Ah! Mas quantos ainda precisamos castigar para que sirvam de exemplos para que a fábula do mundo politicamente correto possa se realizar! Se Garcia Marques vai ser denunciado por sua obra, teremos ainda um grande trabalho pela frente. Quem sabe, não possamos produzir um novo índex e animar umas novas fogueiras?! Façamos uma limpeza literária, há muito ainda por purgar! O problema é saber quantos de nós ainda tem paciência para ler mais de 140 caracteres. Dostoievski e seu Raskólnikov, Camus e o incomodo Mersualt, Vladimir Labokov e Lolita, serão bons objetos de expiação, entre tantos outros impossíveis de mencionar aqui.

Toda a sociedade ler o mundo de acordo com as questões postas em seu próprio tempo. No nosso, tempo caleidoscópio das tolerâncias inflexíveis, a obra literária também deve sentar-se no tribunal da história... Por mais incomodo, desconcertante ou constrangedor que possam parecer, esses autores, nos fazem pensar sobre o que somos.

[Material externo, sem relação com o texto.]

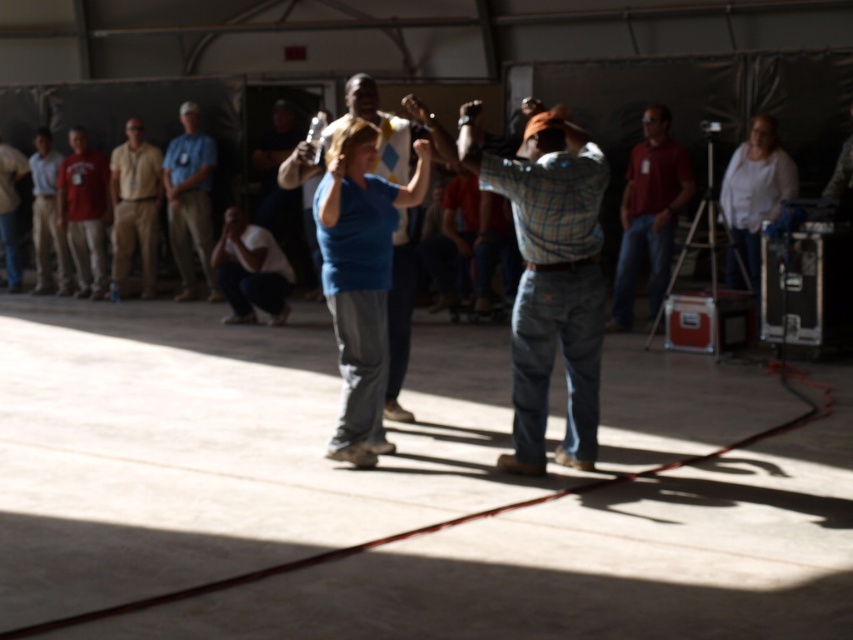 Consider the image. Is white cotton shirt at lower center positioned before matte red shirt at left?

Yes, it is in front of matte red shirt at left.

Consider the image. Does white cotton shirt at lower center have a larger size compared to matte red shirt at left?

Yes, white cotton shirt at lower center is bigger than matte red shirt at left.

Os limites com os quais cada um de nós se depara ao ter contato com umas dessas obras é o que nos situa em relação a outras culturas, formas de comportamento, ou mesmo nos leva ao pensar sobre nos mesmos, sobre o que nos diferencia, aproxima ou afasta de situações que, embora nos sejam propostas em um caráter ficcional, estão carregadas das experiências próprias ao viver humano. Ao se criminalizar Garcia corrobora-se com uma postura de intolerância e, sobretudo, obscurantismo intelectual que tantas vezes já assistimos em outros momentos, embora, erga-se sob outros argumentos é da mesma vontade de calar que parte.

Enquanto isso... seguem tristes as putas de Garcia, vejamos qual o veredicto que as acolherá no futuro.

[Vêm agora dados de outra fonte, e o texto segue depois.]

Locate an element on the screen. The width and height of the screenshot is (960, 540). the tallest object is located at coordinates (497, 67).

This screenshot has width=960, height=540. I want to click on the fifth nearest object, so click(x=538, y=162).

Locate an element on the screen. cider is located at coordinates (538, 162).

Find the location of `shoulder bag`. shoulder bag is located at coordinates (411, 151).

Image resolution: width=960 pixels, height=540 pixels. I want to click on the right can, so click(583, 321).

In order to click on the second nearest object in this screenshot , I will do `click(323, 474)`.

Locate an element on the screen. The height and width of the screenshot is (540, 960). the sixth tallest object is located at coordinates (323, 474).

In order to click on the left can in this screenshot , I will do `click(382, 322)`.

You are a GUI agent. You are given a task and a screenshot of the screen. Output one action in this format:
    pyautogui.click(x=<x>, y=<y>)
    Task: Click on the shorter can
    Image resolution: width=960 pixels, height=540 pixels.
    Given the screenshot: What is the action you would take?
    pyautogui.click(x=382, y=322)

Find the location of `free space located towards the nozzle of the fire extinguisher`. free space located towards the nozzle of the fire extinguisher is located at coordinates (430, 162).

(2) Cancline, Néstor Garcia. Diferente, desiguais e desconectados. Rio de Janeiro. UFRJ. 2007

Comentários

Isac disse…
Assino em baixo de tudo que você disse, paranóia generalizada camuflada pela lógica do politicamente correto que se aloja na superfície, criando falsos problemas, muitas vezes até com motivações bem-intencionadas, mas se consumindo em torno do que é falsos, ilusórios...
Amanda Teixeira disse…
O povo dessa ONG deveria ler "A Paixão Terna" do Peter Gay. Ou deveria tirar as meninas da rua em vez de se preocupar com livro do pobre do Gabriel Garcia Marquez. Ou ainda pensar bem no público-alvo do livro e do filme: duvido que essas moças tenham a oportunidade de vê-lo.

Isso me lembrou a associação de cegos americanos "boicotando" o Ensaio sobre a Cegueira do Sramago...

Absurdo... mais absurdo que qualquer realismo Fantástico... mais estranho que uma visita à casa dos Buendía ou um passeio em Macondo.